Mail Relays
Email relies on mail servers 'relaying' mail: receiving it from one source and sending it on to another. A typical email might be written by a user on their PC. The email will then be sent from their PC to their ISP's outgoing SMTP server. This server will lookup which server is supposed to receive mail for the specified recipient (or recipients) and send the email on to it.
A drawback of this system is that it masks the real sender of the email. When the email ends up in the recipients mailbox the only information that can be trusted not to have been forged is the IP address of the last mail server it passed through. In the example above this means if you send an email via your ISPs outgoing SMTP server all the recipient can be sure of is that it came via your ISP's mailserver - not who it was that actually sent the email. Normally this isn't a problem .. if (for example) they need to complain about the email they can contact your ISP, and your ISP can check which of their customers sent the email to their mailserver and take appropriate action to prevent the problem recurring.

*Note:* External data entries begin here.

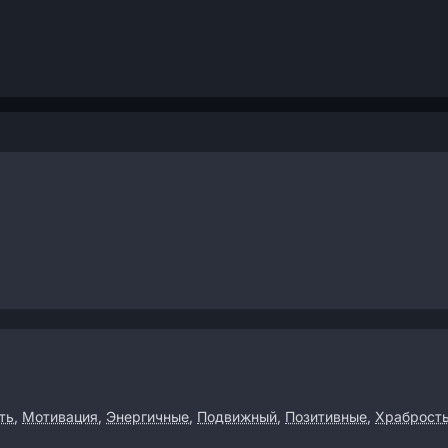
ть
,
Мотивация
,
Энергичные
,
Подвижный
,
Позитивные
,
Храбрость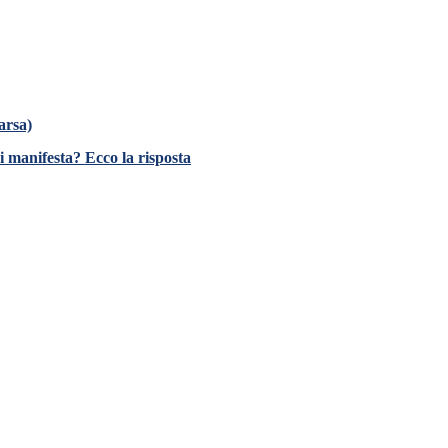
arsa)
i manifesta? Ecco la risposta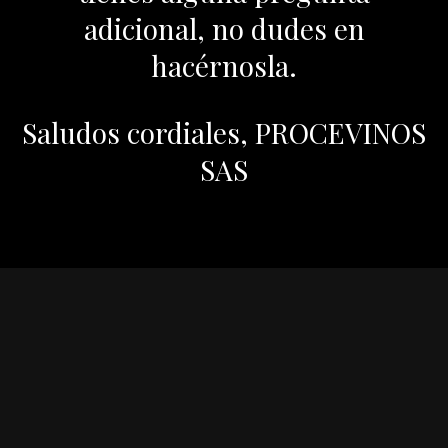
adicional, no dudes en
hacérnosla.
Saludos cordiales, PROCEVINOS
SAS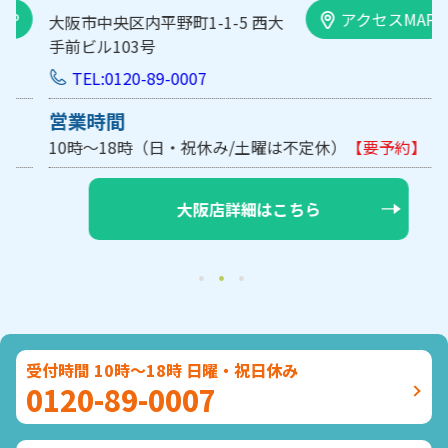
アクセスMAP
大阪市中央区内平野町1-1-5 西大
手前ビル103号
TEL:0120-89-0007
営業時間
10時～18時（日・祝休み/土曜は不定休）
【要予約】
大阪店詳細はこちら
受付時間 10時～18時 日曜・祝日休み
0120-89-0007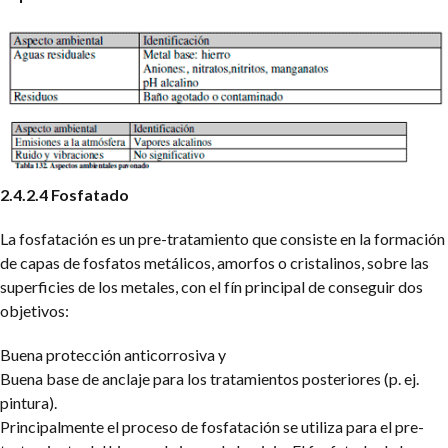
2.4.2.4 Fosfatado
La fosfatación es un pre-tratamiento que consiste en la formación
de capas de fosfatos metálicos, amorfos o cristalinos, sobre las
superficies de los metales, con el fín principal de conseguir dos
objetivos:
Buena protección anticorrosiva y
Buena base de anclaje para los tratamientos posteriores (p. ej.
pintura).
Principalmente el proceso de fosfatación se utiliza para el pre-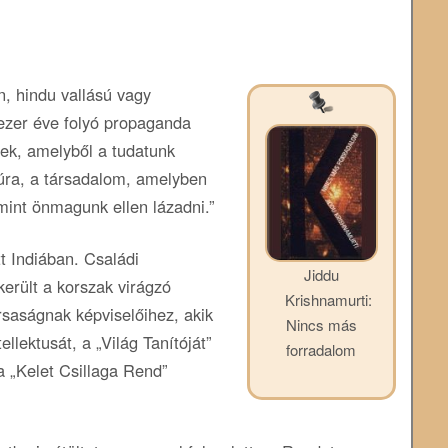
n, hindu vallású vagy
ezer éve folyó propaganda
nek, amelyből a tudatunk
ltúra, a társadalom, amelyben
 mint önmagunk ellen lázadni.”
t Indiában. Családi
Jiddu
került a korszak virágzó
Krishnamurti:
rsaságnak képviselőihez, akik
Nincs más
ellektusát, a „Világ Tanítóját”
forradalom
a „Kelet Csillaga Rend”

The problem comes if an ISP runs a mailserver that relays email for people who aren't their customers ... it becomes almost impossible to reliably track down who is actually responsible for sending the email, let alone find anyone with the authority to take action to prevent them causing further problems. The same is equally true if any company or individual runs a mailserver that will relay email for people they can't find or hold responsible for any problems they cause.
Open Relays
An open relay is a mailserver which will accept email from anyone on the internet (or can be easily tricked into doing so) and forward it on to where-ever they want. Spammers can send their spam via such open relays, and often do so for several reasons.
- By sending their spam via the open relay they help make themselves much harder to track down and hold accountable for their actions.

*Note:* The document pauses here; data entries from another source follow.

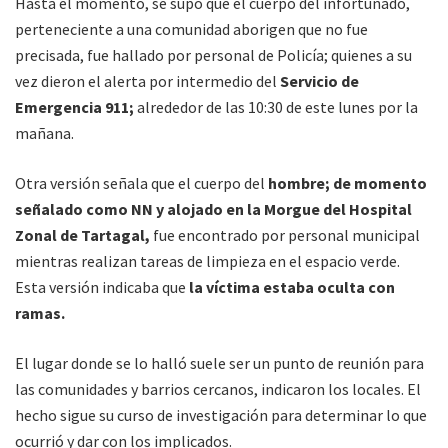
Hasta el momento, se supo que el cuerpo del infortunado,
perteneciente a una comunidad aborigen que no fue
precisada, fue hallado por personal de Policía; quienes a su
vez dieron el alerta por intermedio del
Servicio de
Emergencia 911;
alrededor de las 10:30 de este lunes por la
mañana.
Otra versión señala que el cuerpo del
hombre; de momento
señalado como NN y alojado en la Morgue del Hospital
Zonal de Tartagal,
fue encontrado por personal municipal
mientras realizan tareas de limpieza en el espacio verde.
Esta versión indicaba que
la víctima estaba oculta con
ramas.
El lugar donde se lo halló suele ser un punto de reunión para
las comunidades y barrios cercanos, indicaron los locales. El
hecho sigue su curso de investigación para determinar lo que
ocurrió y dar con los implicados.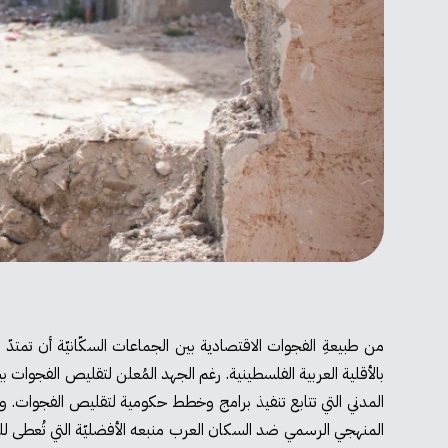
من طبيعةِ الفجوات الاقتصادية بين الجماعات السكّانيّة أن تمتدّ
بالأقلية العربية الفلسطينية. رغم الجهد المُعلن لتقليص الفجوات ب
المدني التي تتابع تنفيذ برامج وخطط حكومية لتقليص الفجوات.
المنهجي الرسمي ضد السكان العرب منبعه الأفضليّة التي تُعطى للس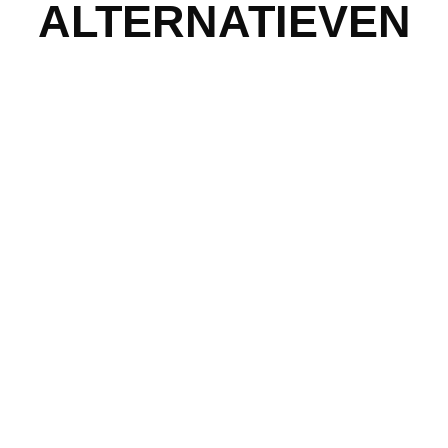
ALTERNATIEVEN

- They can can send one email to the open relay, but specify dozens of recipients. This means they get to send lots of spam while using hardly any of their own bandwidth.
- It becomes much harder to block email from the spammer. If they were sending email out through their own mailserver it would be easy to block all their email by simply rejecting all email from their mailserver. If they use open relays then the only effective way you can block their email is to reject email from every single open relay that they could possibly use (and there are currently hundreds of thousands of open relays on the internet).

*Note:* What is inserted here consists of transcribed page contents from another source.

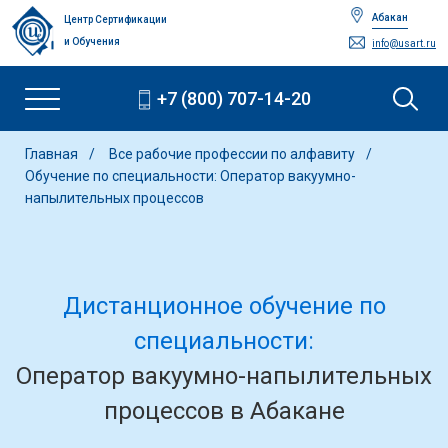
Абакан
Центр Сертификации
и Обучения
info@usart.ru
+7 (800) 707-14-20
Главная
Все рабочие профессии по алфавиту
Обучение по специальности: Оператор вакуумно-
напылительных процессов
Дистанционное обучение по
специальности:
Оператор вакуумно-напылительных
процессов в Абакане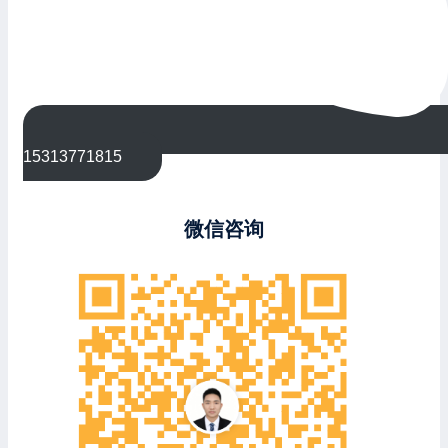
15313771815
微信咨询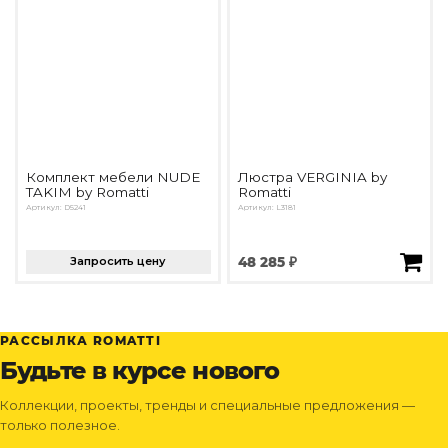
Комплект мебели NUDE
Люстра VERGINIA by
TAKIM by Romatti
Romatti
Артикул: D5241
Артикул: L3181
Запросить цену
48 285 ₽
РАССЫЛКА ROMATTI
Будьте в курсе нового
Коллекции, проекты, тренды и специальные предложения —
только полезное.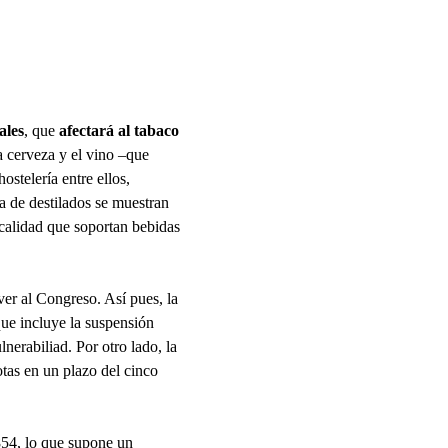
ales
, que
afectará al tabaco
a cerveza y el vino –que
ostelería entre ellos,
a de destilados se muestran
scalidad que soportan bebidas
ver al Congreso. Así pues, la
que incluye la suspensión
nerabiliad. Por otro lado, la
tas en un plazo del cinco
854, lo que supone un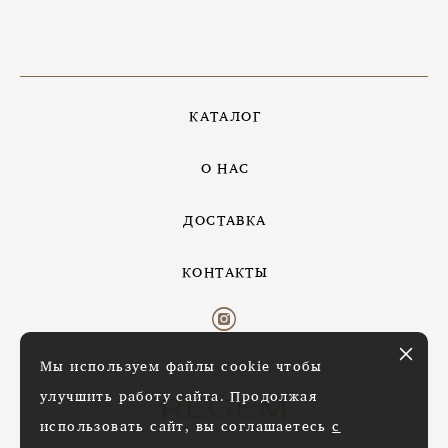
КАТАЛОГ
О НАС
ДОСТАВКА
КОНТАКТЫ
Мы используем файлы cookie чтобы
улучшить работу сайта. Продолжая
использовать сайт, вы соглашаетесь
с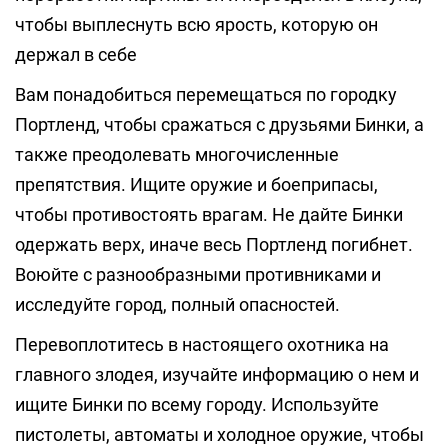
чтобы выплеснуть всю ярость, которую он
держал в себе
Вам понадобиться перемещаться по городку
Портленд, чтобы сражаться с друзьями Бинки, а
также преодолевать многочисленные
препятствия. Ищите оружие и боеприпасы,
чтобы противостоять врагам. Не дайте Бинки
одержать верх, иначе весь Портленд погибнет.
Воюйте с разнообразными противниками и
исследуйте город, полный опасностей.
Перевоплотитесь в настоящего охотника на
главного злодея, изучайте информацию о нем и
ищите Бинки по всему городу. Используйте
пистолеты, автоматы и холодное оружие, чтобы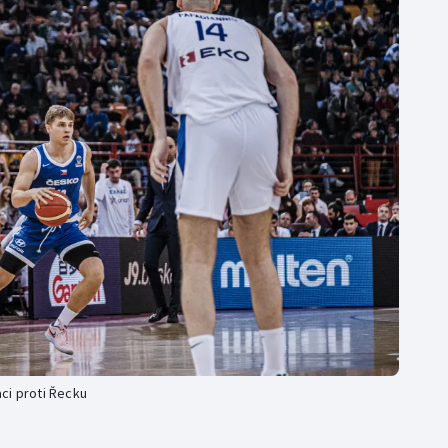
Moderní pětiboj
Triatlon
Motorsport
Veslování
Olympijské hry
Vodní slalom
Parasport
Volejbal
Plavání
Ostatní
Plážový volejbal
ci proti Řecku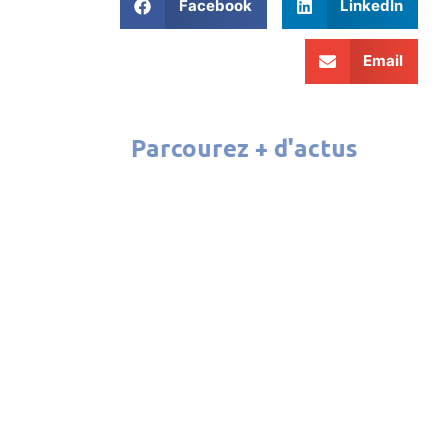
Facebook
LinkedIn
Email
Parcourez + d'actus
ATELIER CINÉMA 2026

Unfortunately, despite the problems they cause, open relays still exist. Some open relays are run by ignorant adminstrators who don't realize the problems it might cause until it's too late, or by administrators who don't even realize that their mailservers are open relays either because they haven't checked thoroughly or made a genuine mistake. Sometimes the owner of the computer might not even realise they had installed a mailserver on it. Finally there are people who believe their business needs outweigh the problems they may cause the rest of the internet, or hope that no-one will notice that their mailserver is an open relay. This is particually naive since most server on the internet receive daily connections from spammers checking to see if they are open mail relays (or open proxies) that can be abused.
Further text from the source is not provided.